### [TASK TO CARRY OUT]
Go through the records and extract every line with the word "coordinates".

### [INPUT]
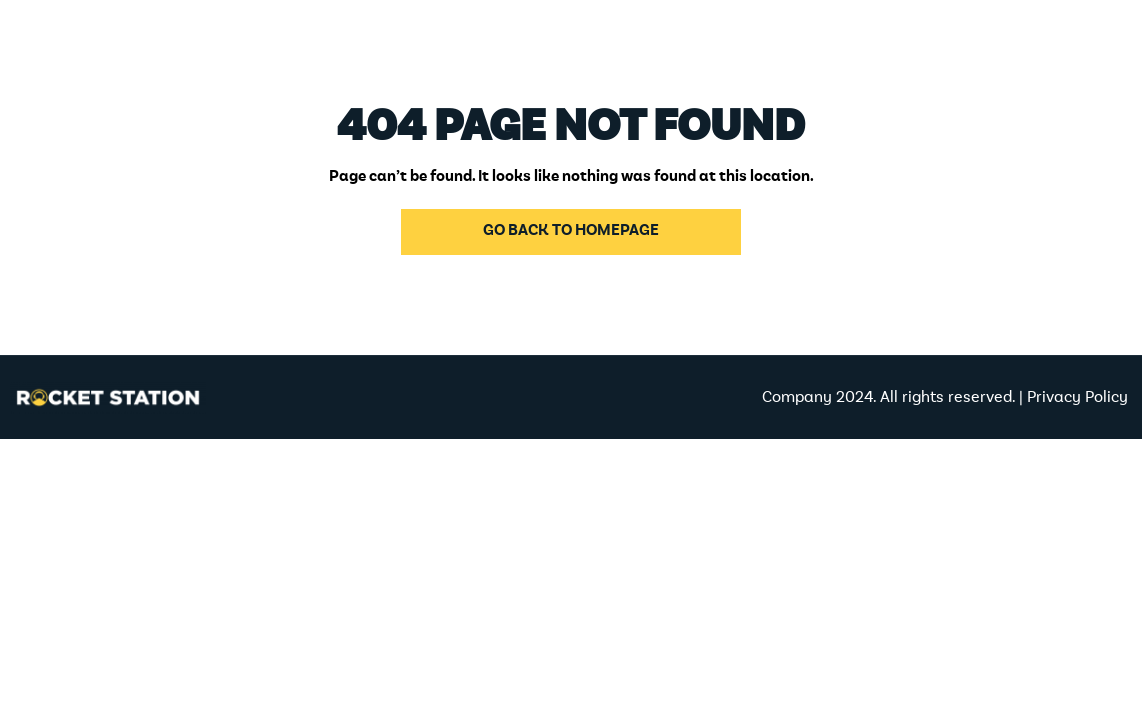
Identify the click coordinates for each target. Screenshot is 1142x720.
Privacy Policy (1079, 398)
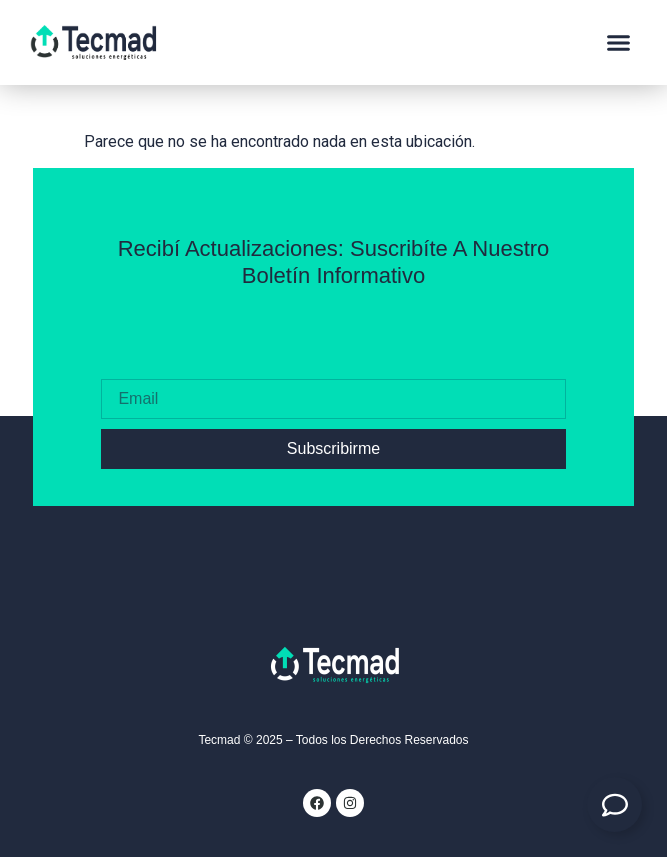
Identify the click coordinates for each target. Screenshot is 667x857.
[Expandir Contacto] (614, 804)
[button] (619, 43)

...

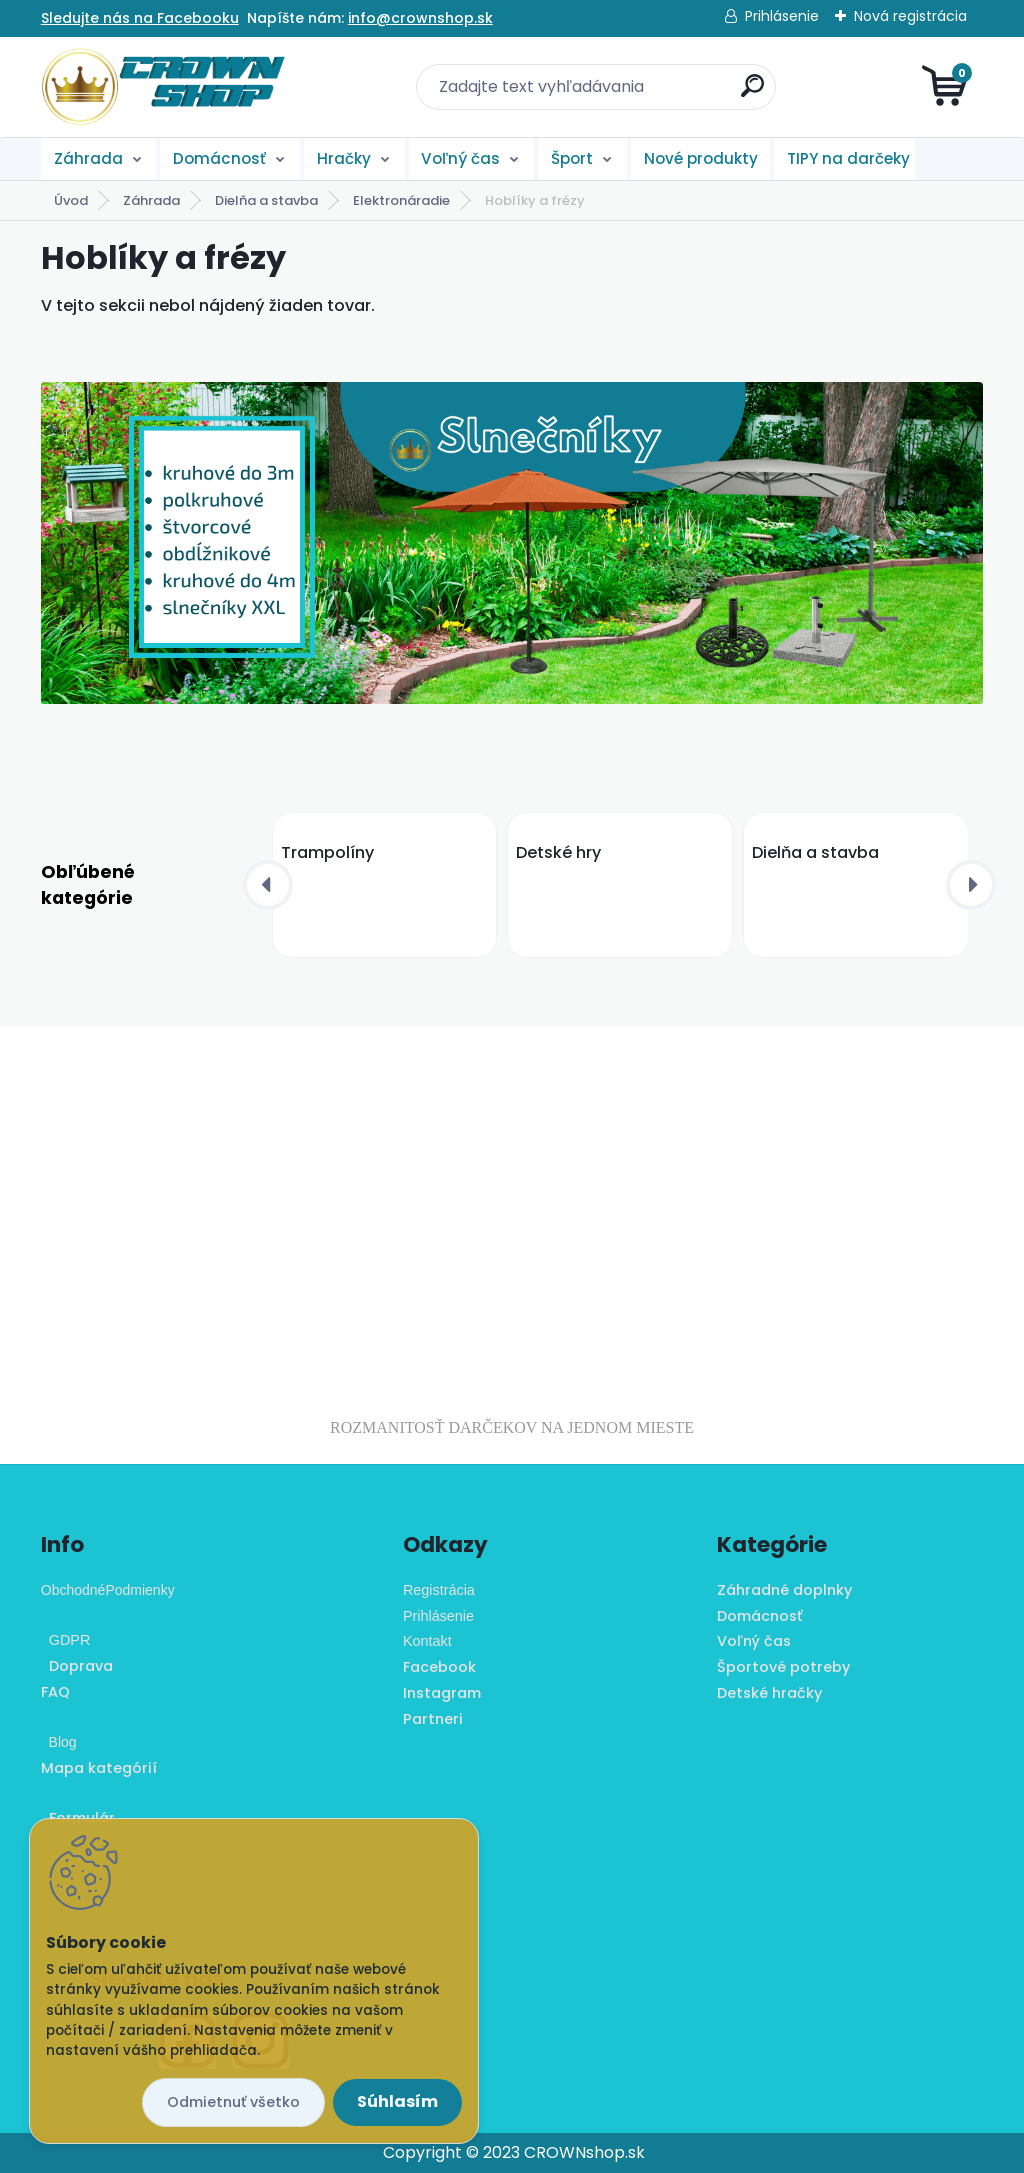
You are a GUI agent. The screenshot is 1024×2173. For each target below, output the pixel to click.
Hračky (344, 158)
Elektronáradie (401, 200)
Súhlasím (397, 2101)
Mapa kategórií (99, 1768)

### [FINAL ANSWER]
Identify the click coordinates for each target. Screenshot is 1142x720.
Identify the click coordinates for each target. Screenshot is 667x857.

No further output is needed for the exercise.